Beasts and other animals were in perfect harmony with each other, eating plants (Gen. 1:30). The Creator's wrath changed the earth. "Cursed is the earth because of your deeds"(Genesis 3:17), He said to the man who had trampled on His commandment: and the taking away of the blessing from the earth was immediately expressed by its various general disorders.

The winds whistled, storms raged, lightning flashed, thunder roared, rain, snow, hail, floods, and earthquakes appeared.

Animals have lost obedience and love for man, who has lost obedience and love for God<…>leaving the food that was first intended for them, sensing a change in their very nature, which joined the curse that struck the earth, they rebelled against each other and began to devour each other.<…>

The destruction of the world has become a necessity: its destruction is a natural consequence of his mortal illness.<…>The small features of the original state of the earth, preserved for us by the book of Genesis, show what a huge, what a sad, incomprehensible change for us took place over the earth after the fall of man.”

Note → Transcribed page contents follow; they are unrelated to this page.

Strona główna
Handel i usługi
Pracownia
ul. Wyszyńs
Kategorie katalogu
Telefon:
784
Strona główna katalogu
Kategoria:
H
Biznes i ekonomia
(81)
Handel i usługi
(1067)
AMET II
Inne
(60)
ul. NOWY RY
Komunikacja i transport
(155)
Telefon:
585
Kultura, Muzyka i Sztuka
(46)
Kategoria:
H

Was there time in Paradise, or about the polyphony of the Holy Fathers

Studying the interpretive heritage more deeply, we come across other patristic opinions in this area, sometimes from the same authors.

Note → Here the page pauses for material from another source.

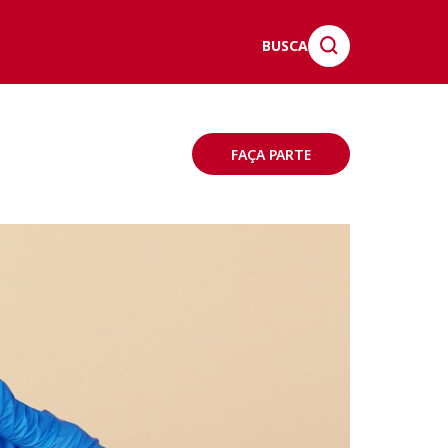
BUSCA
FAÇA PARTE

Blessed Theodoret of Cyrrhus speaks of God’s original creation of predatory animals for a twofold purpose: first, in anticipation of the fall of man (as well as the division of the primordial creatures into two biological sexes); secondly, for a pedagogical purpose, in order to “bring to the need to call upon God to help oneself.”

St. Augustine also speaks of primordial mortality among animals: “God was pleased to attribute this blessing [Genesis 1:22 – Holy. O. M.] to productivity, which is found in the succession of offspring, so that, being created weak and mortal, [animals] preserve their race by birth by virtue of this very blessing.”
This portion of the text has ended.